I'm also a father of two so I understand what it's like to have kids return from playing in the yard with muddy feet.

Here's a suggestion:  Let nature take its course to a certain extent. Take some of the areas that are mucky and that don't seem to dry-out and naturalize them.  Instead of grass put in native plantings at these areas.  There are native plantings, natural to your area, that are wet tolerant and drought tolerant.  They have deeper root zones than grass and will help stabilize the soil and soak up the water.  There are many varieties of native plantings.  Local garden/ landscaping stores and maybe even the natural resources department for your state may have information available.  I know it chews up yardspace, but it's probably cheaper than other alternatives.  Naturalized plantings can look very attractive (multiple flower colors, etc) and can add to the beauty of your yard.  If your not sure, spend a little money and try a small area at first and see if you like it.  In my community the local drainage district actually pays for 50% of the cost of the plants for a rain garden installation through a grant program they administer, which is kind of a similar application. Just a thought.  Hope this helps, good luck.


----------



## fiji-fa5 (Apr 28, 2009)

Has anyone heard of this? Panhandler Someone here recommended it as when baseball fields flood he used this to dry it up quicker.


----------



## cibula11 (Apr 28, 2009)

Installing a sump pit and pump would be fairly inexpensive, but also require you to figure out where to pump the water.  I'm sure neighbors wouldn't appreciate your water in their yard.  Another "band-aid"  depending on the size of the area in your yard, would be to create a rain garden.  Essentially you collect the water in an area of your yard (which it sounds like is happening naturally) and you fill the area with rocks and water loving plants.  You can install a drain near the lowest spot and water would drain slowly over a few hours.  You can google them to see some pics.


----------



## handyguys (Apr 28, 2009)

no idea about panhandler, my guess is it would be a waste of money. You have gotten some good advice here but I'm not sure you heard it.

option 1 - 





> "No one will be able to give you a guaranteed fix to an unknown problem
> 
> They built on a wet land
> This is what happens
> ...



This is a good assessment of the situation - The solution is to re-grade and let gravity do its thing. It sounds like your mess of pipes are one bandaid already tried. You may need to incorporate a swale or stream. The general rule is 1/4" per foot of slope for run-off. In your case, it sounds more extreme, you may want to slope 1" per foot or more. A good engineer like ddman would be able to do a proper assessment and recommend a fix. No one will guarantee a fix.

option 2 





> Here's a suggestion: Let nature take its course to a certain extent. Take some of the areas that are mucky and that don't seem to dry-out and naturalize them. Instead of grass put in native plantings at these areas. There are native plantings, natural to your area, that are wet tolerant and drought tolerant. They have deeper root zones than grass and will help stabilize the soil and soak up the water.
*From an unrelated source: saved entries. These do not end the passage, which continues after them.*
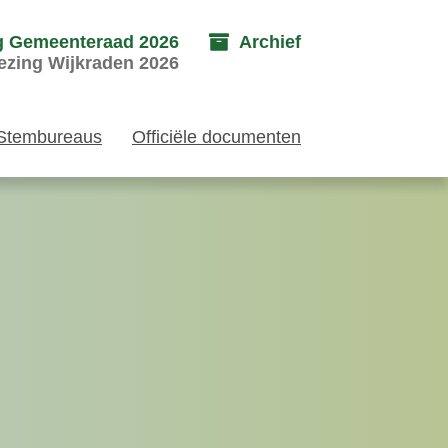
g Gemeenteraad 2026
Archief
ezing Wijkraden 2026
Stembureaus
Officiële documenten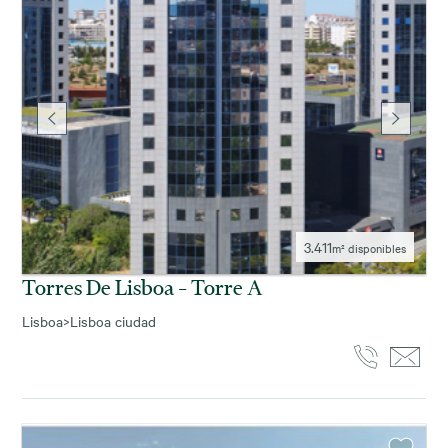
3.411
m² disponibles
Torres De Lisboa – Torre A
Lisboa
>
Lisboa ciudad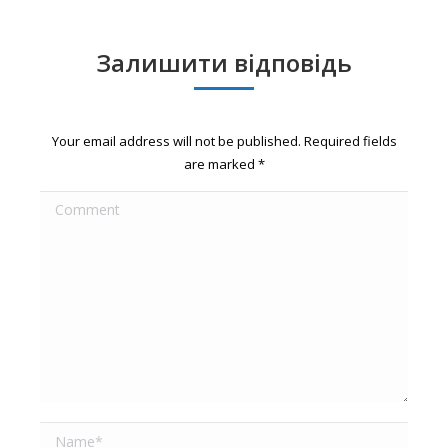
Залишити відповідь
Your email address will not be published. Required fields
are marked
*
Comment
Name *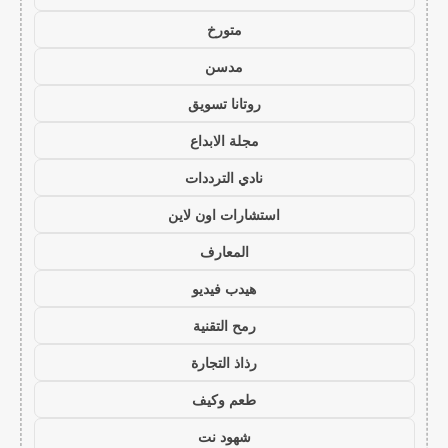
متورخ
مدسن
روتانا تسويق
مجلة الابداع
نادي الترددات
استشارات اون لاين
المعارف
هيدب فيديو
رمح التقنية
رذاذ التجارة
طعم وكيف
شهود نت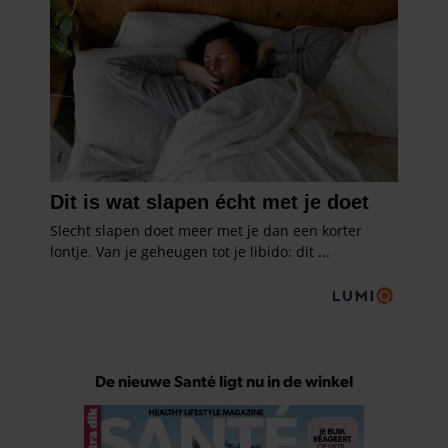
De nieuwe Santé ligt nu in de winkel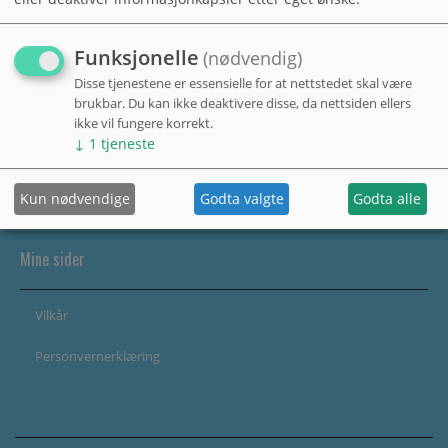
Funksjonelle
(nødvendig)
Disse tjenestene er essensielle for at nettstedet skal være
brukbar. Du kan ikke deaktivere disse, da nettsiden ellers
ikke vil fungere korrekt.
↓
1
tjeneste
Kun nødvendige
Godta valgte
Godta alle
Mine sider
Vilkår
Personvernerklæring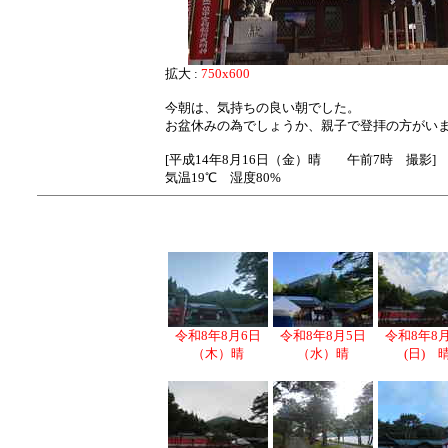
拡大 :
750x600
今朝は、気持ちの良い朝でした。
お盆休みの為でしょうか、親子で登拝の方がい
[平成14年8月16日（金）晴 午前7時 撮影]
気温19℃ 湿度80%
令和8年8月6日
令和8年8月5日
令和8年8
（木）晴
（水）晴
(日)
This will be cheaper and may look nice but again, no guarantees. If you do just a little grading and create the "rain garden" natural wetland area you may be fine. I have also heard it suggested that weeping willows will absorb a lot of water. I do not know if hey will grow in your area.

Do this - First decide what outcome you want. Do you want hard surface like concrete? Then get multiple quotes for that. Do you want a lawn on the cheap? Go with the garden and some grading and hope for the best. Do you want to dry things out for good? Get a hydrological engineer and spend the time/money on a consult and implementation. 

Deciding where you want to end up will help you focus your energies on the right solution for you.


----------



## Guncho (Apr 13, 2010)

I certainly hope you do not find a bandaid solution and pass your problem on to someone else.  It's your problem, deal with it.


----------